6.11500 to 1000 B.C.*

CHAPTER 5 15TH THROUGH 11TH CENTURY B.C.

Backward to 3000 to 1500 B.C.

1,500 TO 1,000 B.C.

Literacy in this era was confined entirely to the Near East, Greece, Egypt, the Indus Valley and China. The Sumerian cuneiform, carried at first by Assyrian traders, was adapted to Hittite, Luvian and Hattite languages in Asia Minor, and it was soon also used by Amorites, Hurrians and Mitanni. Finally the pharaohs of the 18th dynasty in Egypt conducted their foreign affairs in cuneiform and in the Akkadian language rather than in their native hieroglyphics. The open syllabary which had made its appearance by the 16th century B.C. now was followed by the consonantal alphabet. In some areas this may have actually preceded the open syllabary. This was also a period of militarized, barbarian assaults against the civilization centers of Europe, the middle East, India and China.

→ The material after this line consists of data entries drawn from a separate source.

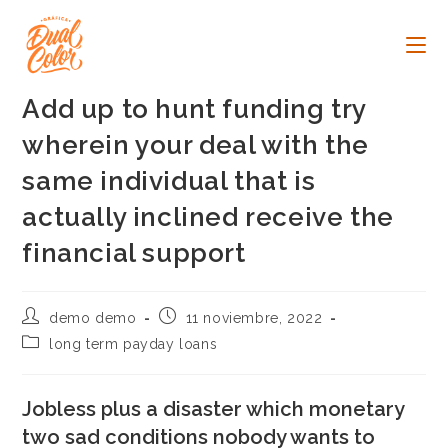
Ir
al
contenido
Add up to hunt funding try
wherein your deal with the
same individual that is
actually inclined receive the
financial support
Autor
Publicación
demo demo
11 noviembre, 2022
de
de
Categoría
long term payday loans
la
la
de
entrada:
entrada:
la
entrada:
Jobless plus a disaster which monetary
two sad conditions nobody wants to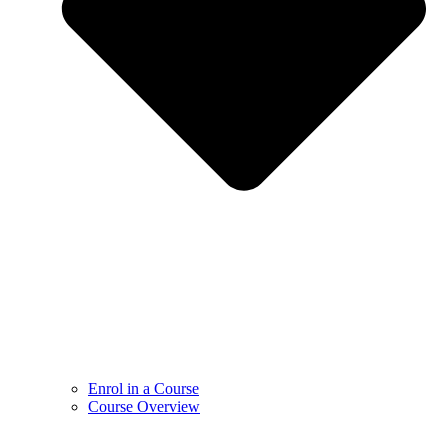
Enrol in a Course
Course Overview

Chariot warfare gave extra impetus to the barbarian advance and their invasions increased in the western world after 1,200 B.C. (Ref. 136) Additional Notes

Diffusion of iron-working skills with the consequent use of shields and helmets to protect against charioteers' arrows, facilitated the new round of invasions and migrations between 1200 and 1000 B.C. Thus Hebrews, Persians, Dorians and others entered the scene. (Ref. 279)

Forward to 1000 to 700 B.C.

6.2Africa: 1500 to 1000 B.C.*

NORTHEAST AFRICA

Back to Africa: 3000 to 1500 B.C.

The story of Northeast Africa in this period is essentially that of Egypt with little change occurring in the adjacent regions, except for Cush or (Kush). After the overthrow of the foreign Hyksos rulers local control was resumed within the establishment of the New Kingdom of the Egyptian Empire, with the great pharaoh, Thutmose III, taking over part of the coast of the Near East and bringing Egypt in contact with other cultures. He even took an interest in Asiatic flora and fauna and brought specimens home. Extensive commercial ties resulted in imports of Cretan wares, Syrian amphorae and African gold, ebony, ivory, hides and exotic animals. At about 1,500 B.C. the Egyptians had pushed south to become the masters of Kush, "to protect their security" and incidentally to obtain gold. The Kushites, who may have descended from C-group Caucasoids, became increasingly Egyptianized. (Ref. 83) The greatest geographical expansion, however, was reached under Amenhotep III, about 1,390 B.C. This ruler had his likeness constructed in two colossal statues across the Nile from Luxor, by transporting huge pieces of quartzite[29] some four hundred miles from a quarry down stream on the Nile. Recent scientific research, identifying the rock, would indicate that the transport had to have been accomplished on a specially built lighter drawn upstream by oars and gangs of draggers on the banks. About a century earlier such a great barge was engraved on the walls of the temple of Queen Hatshepsut at Deir-el-Bahri. (Ref. 231, 90)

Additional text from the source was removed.